§ Exercise
When a line in the records includes the string "Skip", it goes into the tally; report that tally alone.

======== Records for this task

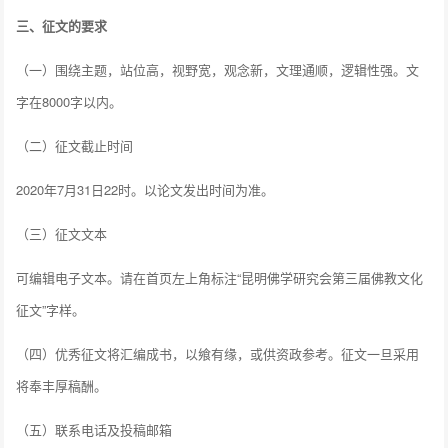
三、征文的要求
（一）围绕主题，站位高，视野宽，观念新，文理通顺，逻辑性强。文
字在8000字以内。
（二）征文截止时间
2020年7月31日22时。以论文发出时间为准。
（三）征文文本
可编辑电子文本。请在首页左上角标注“昆明佛学研究会第三届佛教文化
征文”字样。
（四）优秀征文将汇编成书，以飨有缘，或供资政参考。征文一旦采用
将奉丰厚稿酬。
（五）联系电话及投稿邮箱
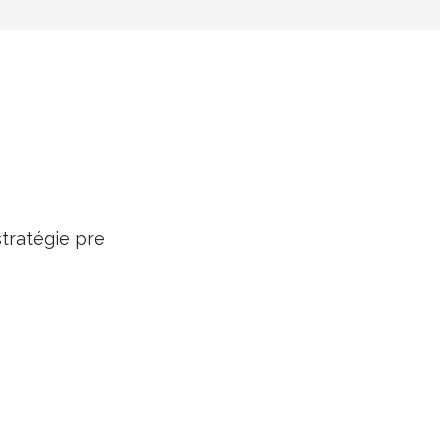
tratégie pre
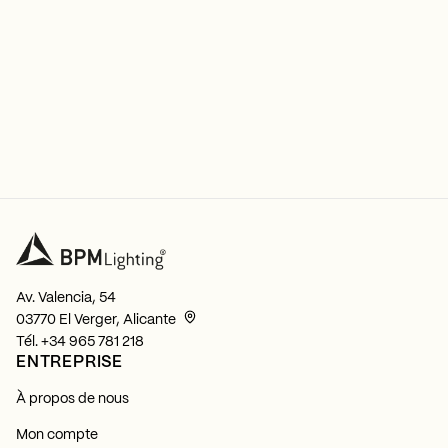
Av. Valencia, 54
03770 El Verger, Alicante
Tél.
+34 965 781 218
ENTREPRISE
À propos de nous
Mon compte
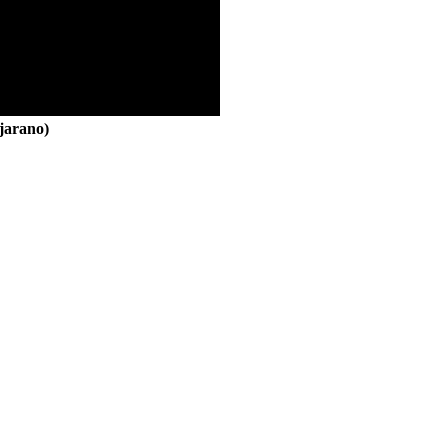
jarano)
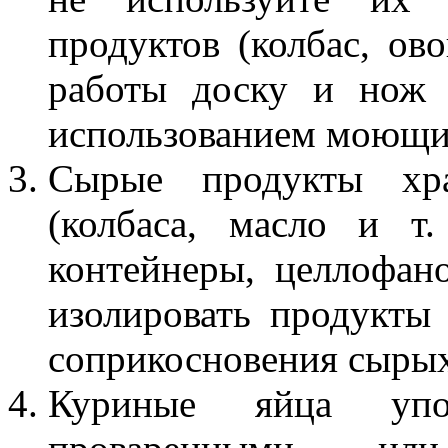
продуктов (колбас, ов
работы доску и нож 
использованием моющих
Сырые продукты хра
(колбаса, масло и т.
контейнеры, целлофан
изолировать продукты 
соприкосновения сырых
Куриные яйца упо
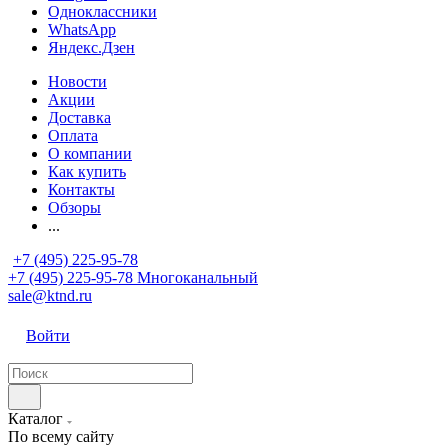
Одноклассники
WhatsApp
Яндекс.Дзен
Новости
Акции
Доставка
Оплата
О компании
Как купить
Контакты
Обзоры
...
+7 (495) 225-95-78
+7 (495) 225-95-78
Многоканальный
sale@ktnd.ru
Войти
Каталог
По всему сайту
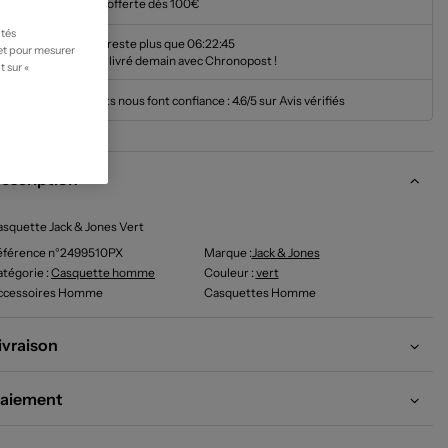
Livraison offerte dès 100€
ités
Il ne vous reste plus que
06:22:44
 et pour mesurer
pour être livré demain avec Chronopost !
t sur «
Nos clients nous font confiance :
4.6/5 sur Avis vérifiés
escription
squette Jack & Jones Vert
éférence n°2499510PX
Marque :
Jack & Jones
tégorie :
Casquette homme
Couleur
:
vert
ccessoires Homme
Casquettes Homme
ivraison
aiement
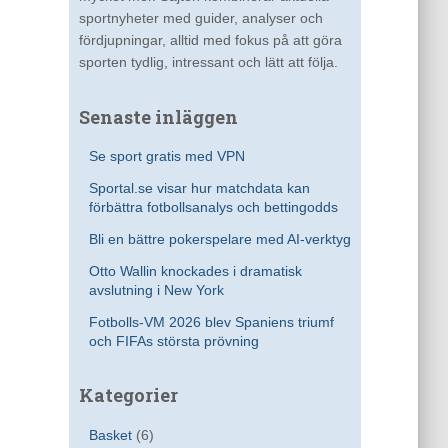
sportnyheter med guider, analyser och
fördjupningar, alltid med fokus på att göra
sporten tydlig, intressant och lätt att följa.
Senaste inläggen
Se sport gratis med VPN
Sportal.se visar hur matchdata kan
förbättra fotbollsanalys och bettingodds
Bli en bättre pokerspelare med AI-verktyg
Otto Wallin knockades i dramatisk
avslutning i New York
Fotbolls-VM 2026 blev Spaniens triumf
och FIFAs största prövning
Kategorier
Basket
(6)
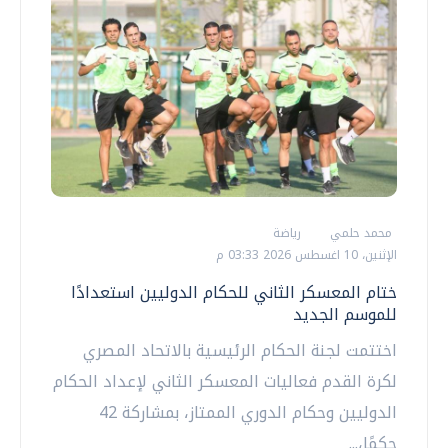
محمد حلمي
رياضة
الإثنين، 10 اغسطس 2026 03:33 م
ختام المعسكر الثاني للحكام الدوليين استعدادًا
للموسم الجديد
اختتمت لجنة الحكام الرئيسية بالاتحاد المصري
لكرة القدم فعاليات المعسكر الثاني لإعداد الحكام
الدوليين وحكام الدوري الممتاز، بمشاركة 42
حكمًا،...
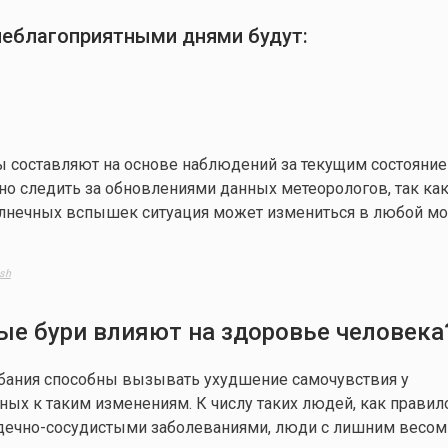
неблагоприятными днями будут:
ы составляют на основе наблюдений за текущим состояни
о следить за обновлениями данных метеорологов, так как
лнечных вспышек ситуация может измениться в любой мо
sh
ые бури влияют на здоровье человека
бания способны вызывать ухудшение самочувствия у
ных к таким изменениям. К числу таких людей, как правило
ердечно-сосудистыми заболеваниями, люди с лишним весом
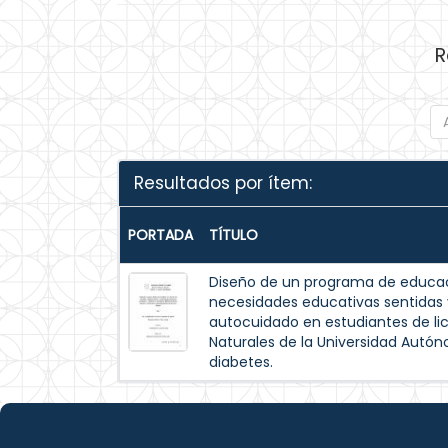
R
Resultados por ítem:
PORTADA
TÍTULO
Diseño de un programa de educac
necesidades educativas sentida
autocuidado en estudiantes de lic
Naturales de la Universidad Autó
diabetes.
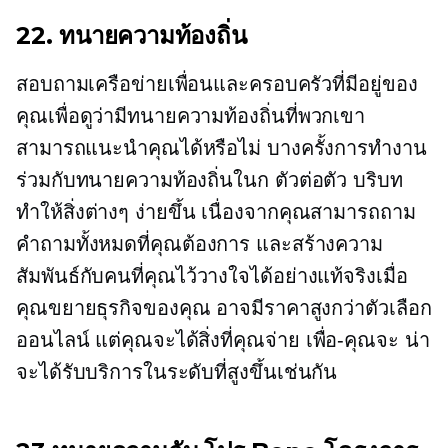
22. ทนายความท้องถิ่น
สอบถามเครือข่ายเพื่อนและครอบครัวที่มีอยู่ของ
คุณเพื่อดูว่ามีทนายความท้องถิ่นที่พวกเขา
สามารถแนะนำคุณได้หรือไม่ บางครั้งการทำงาน
ร่วมกับทนายความท้องถิ่นในก
ตัวต่อตัว
บริบท
ทำให้สิ่งต่างๆ ง่ายขึ้น เนื่องจากคุณสามารถถาม
คำถามทั้งหมดที่คุณต้องการ และสร้างความ
สัมพันธ์กับคนที่คุณไว้วางใจได้อย่างแท้จริงเมื่อ
คุณขยายธุรกิจของคุณ อาจมีราคาสูงกว่าตัวเลือก
ออนไลน์ แต่คุณจะได้สิ่งที่คุณจ่าย
เพื่อ-คุณจะ
น่า
จะได้รับบริการในระดับที่สูงขึ้นเช่นกัน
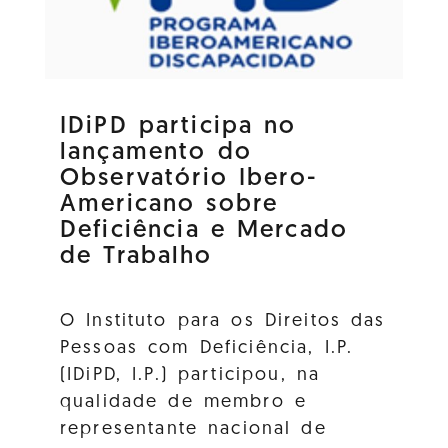
IDiPD participa no
lançamento do
Observatório Ibero-
Americano sobre
Deficiência e Mercado
de Trabalho
O Instituto para os Direitos das
Pessoas com Deficiência, I.P.
(IDiPD, I.P.) participou, na
qualidade de membro e
representante nacional de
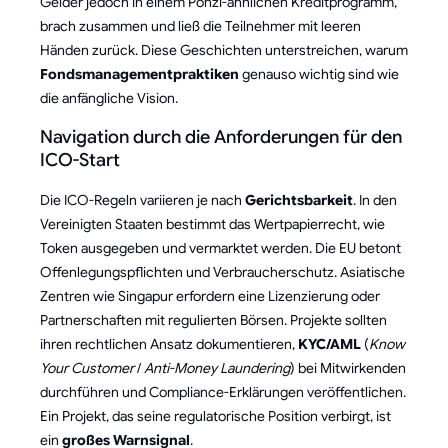
Gelder jedoch in einem Ponzi-ähnlichen Kreditprogramm,
brach zusammen und ließ die Teilnehmer mit leeren
Händen zurück. Diese Geschichten unterstreichen, warum
Fondsmanagementpraktiken
genauso wichtig sind wie
die anfängliche Vision.
Navigation durch die Anforderungen für den
ICO-Start
Die ICO-Regeln variieren je nach
Gerichtsbarkeit
. In den
Vereinigten Staaten bestimmt das Wertpapierrecht, wie
Token ausgegeben und vermarktet werden. Die EU betont
Offenlegungspflichten und Verbraucherschutz. Asiatische
Zentren wie Singapur erfordern eine Lizenzierung oder
Partnerschaften mit regulierten Börsen. Projekte sollten
ihren rechtlichen Ansatz dokumentieren,
KYC/AML
(
Know
Your Customer
/
Anti-Money Laundering
) bei Mitwirkenden
durchführen und Compliance-Erklärungen veröffentlichen.
Ein Projekt, das seine regulatorische Position verbirgt, ist
ein
großes Warnsignal
.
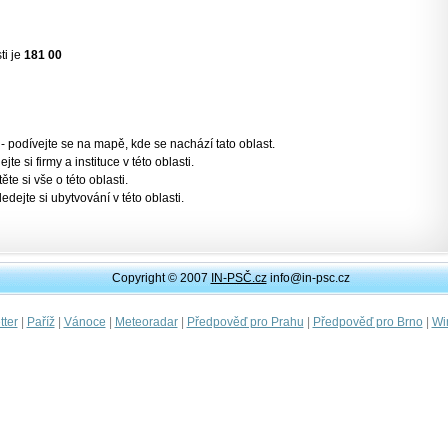
ti je
181 00
- podívejte se na mapě, kde se nachází tato oblast.
jte si firmy a instituce v této oblasti.
těte si vše o této oblasti.
ledejte si ubytvování v této oblasti.
Copyright © 2007
IN-PSČ.cz
info@in-psc.cz
|
|
|
|
|
|
ter
Paříž
Vánoce
Meteoradar
Předpověď pro Prahu
Předpověď pro Brno
Wi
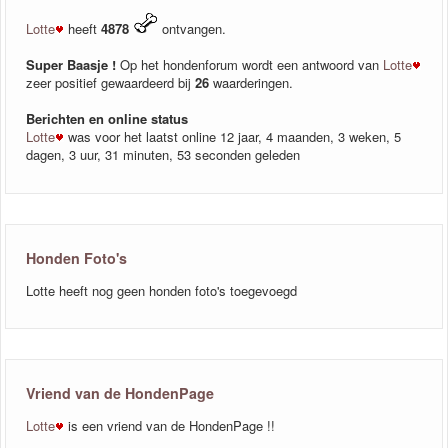
Lotte
heeft
4878
ontvangen.
Super Baasje !
Op het hondenforum wordt een antwoord van
Lotte
zeer positief gewaardeerd bij
26
waarderingen.
Berichten en online status
Lotte
was voor het laatst online 12 jaar, 4 maanden, 3 weken, 5
dagen, 3 uur, 31 minuten, 53 seconden geleden
Honden Foto's
Lotte heeft nog geen honden foto's toegevoegd
Vriend van de HondenPage
Lotte
is een vriend van de HondenPage !!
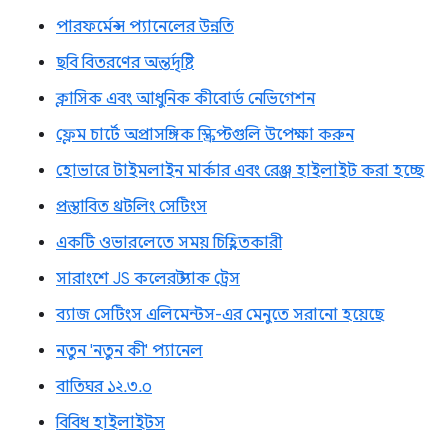
পারফর্মেন্স প্যানেলের উন্নতি
ছবি বিতরণের অন্তর্দৃষ্টি
ক্লাসিক এবং আধুনিক কীবোর্ড নেভিগেশন
ফ্লেম চার্টে অপ্রাসঙ্গিক স্ক্রিপ্টগুলি উপেক্ষা করুন
হোভারে টাইমলাইন মার্কার এবং রেঞ্জ হাইলাইট করা হচ্ছে
প্রস্তাবিত থ্রটলিং সেটিংস
একটি ওভারলেতে সময় চিহ্নিতকারী
সারাংশে JS কলের স্ট্যাক ট্রেস
ব্যাজ সেটিংস এলিমেন্টস-এর মেনুতে সরানো হয়েছে
নতুন 'নতুন কী' প্যানেল
বাতিঘর ১২.৩.০
বিবিধ হাইলাইটস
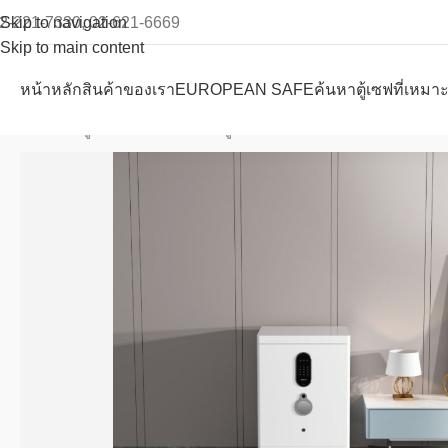
2-221-7330, 02-621-6669
Skip to navigation
Skip to main content
หน้าหลัก
สินค้าของเรา
EUROPEAN SAFE
ค้นหาตู้เซฟที่เหมา
หน้าหลัก
ตู้เซฟ Watch winder
ตู้เซฟเก็บนาฬิกา Watch Winder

================

§ Exercise response
2